• _Task statement_: Give all of the data below again exactly, and drop the images.

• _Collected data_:
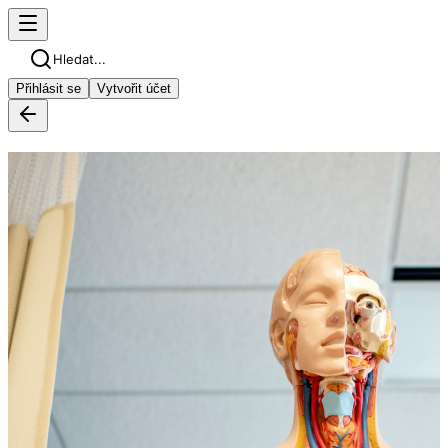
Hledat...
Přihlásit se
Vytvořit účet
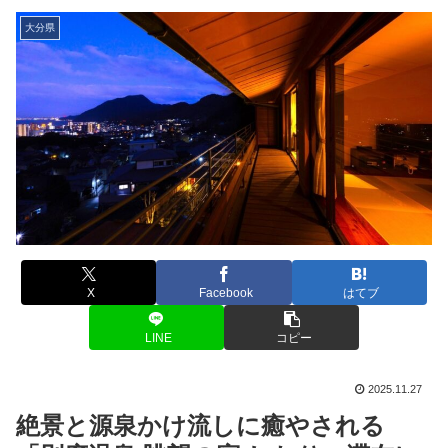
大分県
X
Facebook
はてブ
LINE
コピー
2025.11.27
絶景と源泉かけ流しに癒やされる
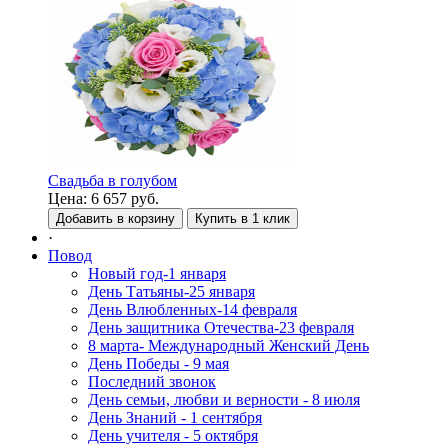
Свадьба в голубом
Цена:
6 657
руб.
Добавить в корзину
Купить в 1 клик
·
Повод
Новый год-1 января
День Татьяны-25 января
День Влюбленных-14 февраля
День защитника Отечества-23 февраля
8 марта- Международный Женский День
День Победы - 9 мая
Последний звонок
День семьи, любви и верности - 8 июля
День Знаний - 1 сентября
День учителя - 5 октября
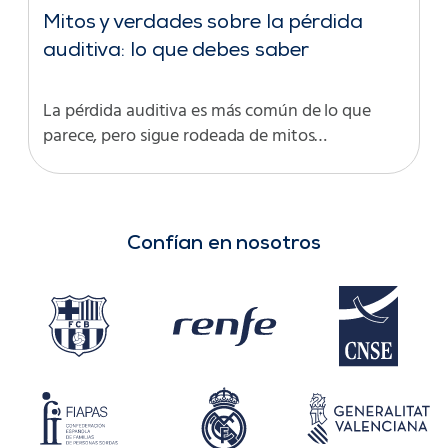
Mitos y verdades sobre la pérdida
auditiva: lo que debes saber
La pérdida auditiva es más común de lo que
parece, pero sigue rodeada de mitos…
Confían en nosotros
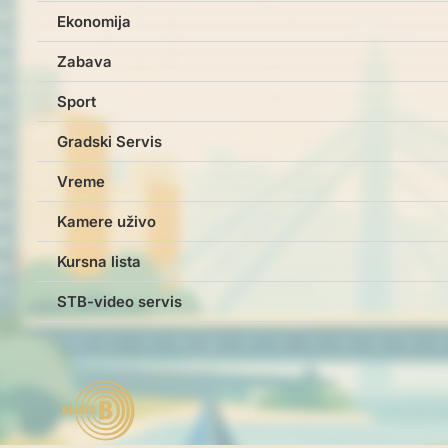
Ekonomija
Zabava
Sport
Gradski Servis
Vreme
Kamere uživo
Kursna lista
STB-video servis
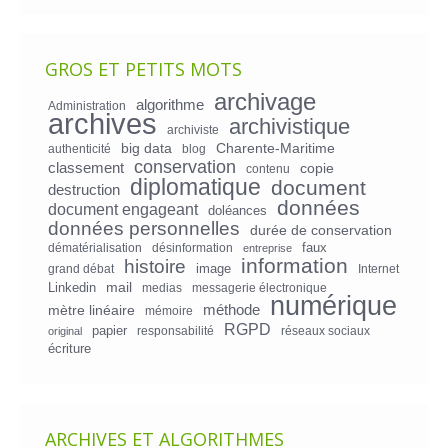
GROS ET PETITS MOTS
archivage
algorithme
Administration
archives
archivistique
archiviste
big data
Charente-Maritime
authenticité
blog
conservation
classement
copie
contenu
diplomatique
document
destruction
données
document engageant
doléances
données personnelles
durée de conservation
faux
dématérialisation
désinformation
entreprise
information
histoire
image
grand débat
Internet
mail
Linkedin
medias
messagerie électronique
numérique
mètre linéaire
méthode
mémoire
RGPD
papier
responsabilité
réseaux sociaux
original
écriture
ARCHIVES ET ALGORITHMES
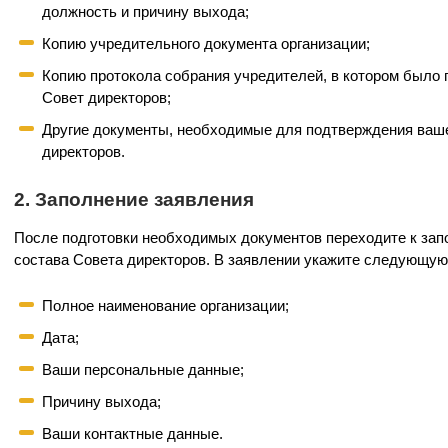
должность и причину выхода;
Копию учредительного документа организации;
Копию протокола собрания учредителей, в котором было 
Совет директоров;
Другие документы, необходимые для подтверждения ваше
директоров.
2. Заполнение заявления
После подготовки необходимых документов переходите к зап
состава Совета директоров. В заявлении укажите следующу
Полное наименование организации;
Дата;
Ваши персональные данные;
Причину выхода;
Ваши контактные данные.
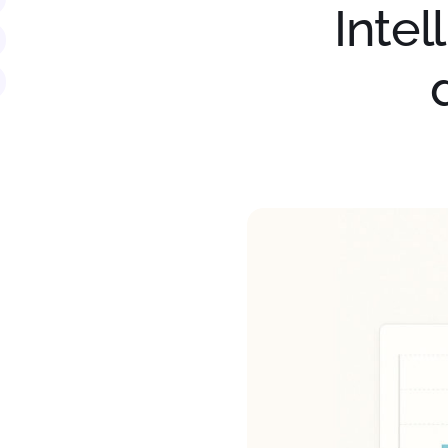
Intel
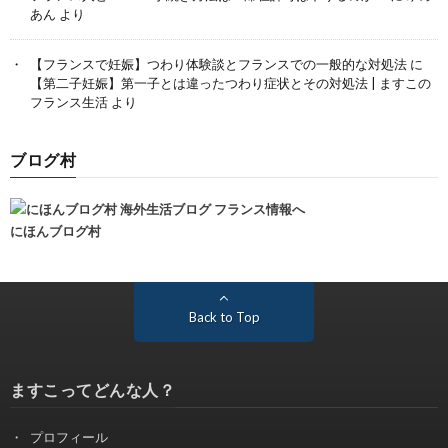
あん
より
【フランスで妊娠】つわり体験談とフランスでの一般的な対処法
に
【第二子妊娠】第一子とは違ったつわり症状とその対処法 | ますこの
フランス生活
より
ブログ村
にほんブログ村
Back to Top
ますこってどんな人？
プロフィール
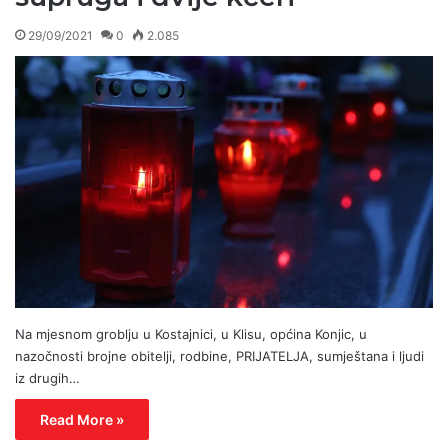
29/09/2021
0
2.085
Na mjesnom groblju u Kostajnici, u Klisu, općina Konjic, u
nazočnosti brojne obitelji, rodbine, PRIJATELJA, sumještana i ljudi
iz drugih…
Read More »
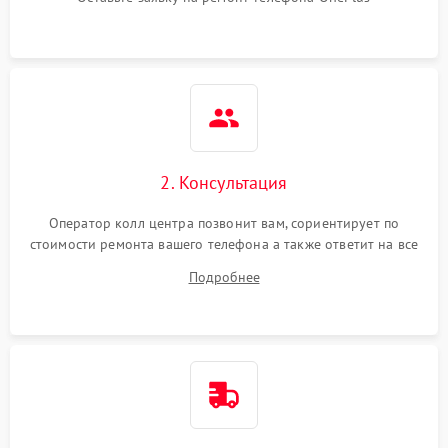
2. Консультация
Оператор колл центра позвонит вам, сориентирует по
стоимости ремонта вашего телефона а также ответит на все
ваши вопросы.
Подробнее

• _Response to this task_:
Hledat...
Přihlásit se
Vytvořit účet
大分県
X
Facebook
はてブ
LINE
コピー
2025.11.27
絶景と源泉かけ流しに癒やされる
Свадьба в голубом
Цена:
6 657
руб.
Добавить в корзину
Купить в 1 клик
·
Повод
Новый год-1 января
День Татьяны-25 января
День Влюбленных-14 февраля
День защитника Отечества-23 февраля
8 марта- Международный Женский День
День Победы - 9 мая
Последний звонок
День семьи, любви и верности - 8 июля
День Знаний - 1 сентября
День учителя - 5 октября
Mitos y verdades sobre la pérdida
auditiva: lo que debes saber
La pérdida auditiva es más común de lo que
parece, pero sigue rodeada de mitos…
Confían en nosotros
Ekonomija
Zabava
Sport
Gradski Servis
Vreme
Kamere uživo
Kursna lista
STB-video servis
GROS ET PETITS MOTS
archivage
algorithme
Administration
archives
archivistique
archiviste
big data
Charente-Maritime
authenticité
blog
conservation
classement
copie
contenu
diplomatique
document
destruction
données
document engageant
doléances
données personnelles
durée de conservation
faux
dématérialisation
désinformation
entreprise
information
histoire
image
grand débat
Internet
mail
Linkedin
medias
messagerie électronique
numérique
mètre linéaire
méthode
mémoire
RGPD
papier
responsabilité
réseaux sociaux
original
écriture
ARCHIVES ET ALGORITHMES
должность и причину выхода;
Копию учредительного документа организации;
Копию протокола собрания учредителей, в котором было 
Совет директоров;
Другие документы, необходимые для подтверждения ваше
директоров.
2. Заполнение заявления
После подготовки необходимых документов переходите к зап
состава Совета директоров. В заявлении укажите следующу
Полное наименование организации;
Дата;
Ваши персональные данные;
Причину выхода;
Ваши контактные данные.
Intel
あん
より
【フランスで妊娠】つわり体験談とフランスでの一般的な対処法
に
【第二子妊娠】第一子とは違ったつわり症状とその対処法 | ますこの
フランス生活
より
ブログ村
にほんブログ村
Back to Top
ますこってどんな人？
プロフィール
29/09/2021
0
2.085
Na mjesnom groblju u Kostajnici, u Klisu, općina Konjic, u
nazočnosti brojne obitelji, rodbine, PRIJATELJA, sumještana i ljudi
iz drugih…
Read More »
2. Консультация
Оператор колл центра позвонит вам, сориентирует по
стоимости ремонта вашего телефона а также ответит на все
ваши вопросы.
Подробнее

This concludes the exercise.